▶ [EXERCISE PROMPT] The line with "[button] (112, 145)" marks where to begin. Please copy it and each line after it to the end of the records below, exactly.

Saved data entries
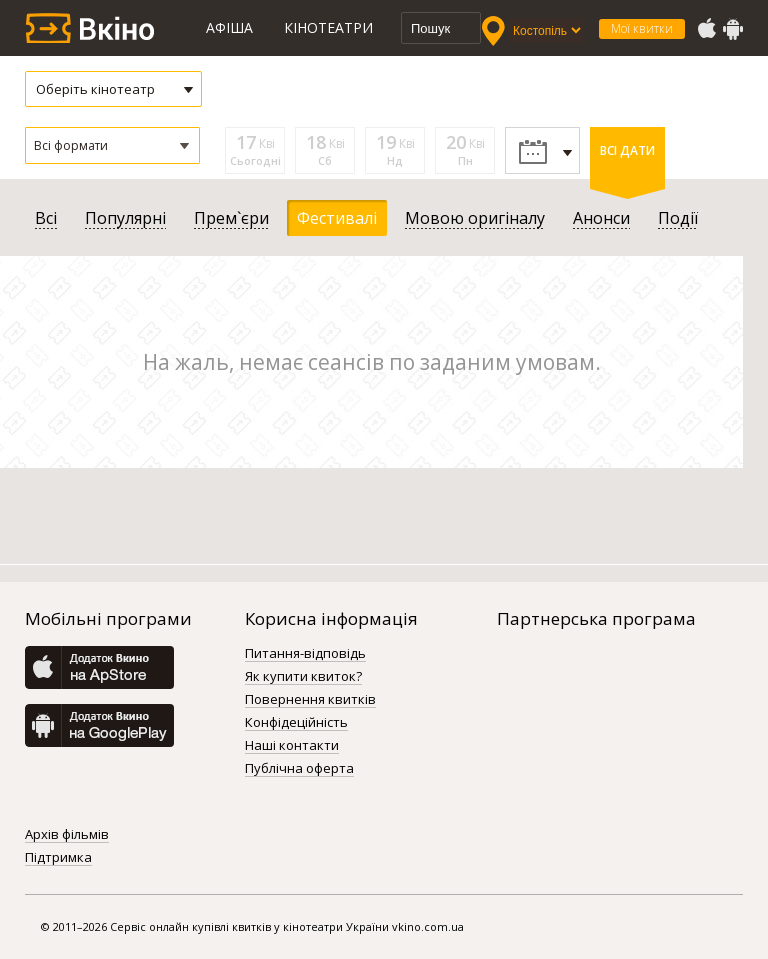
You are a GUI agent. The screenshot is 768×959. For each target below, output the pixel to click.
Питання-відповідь (305, 654)
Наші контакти (292, 746)
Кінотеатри (328, 27)
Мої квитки (642, 28)
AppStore (706, 29)
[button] (112, 145)
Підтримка (58, 858)
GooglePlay (733, 29)
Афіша (229, 27)
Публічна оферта (299, 769)
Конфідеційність (296, 723)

▶ [SOLUTION TO THE EXERCISE]
[button] (112, 145)
Підтримка (58, 858)
GooglePlay (733, 29)
Афіша (229, 27)
Публічна оферта (299, 769)
Конфідеційність (296, 723)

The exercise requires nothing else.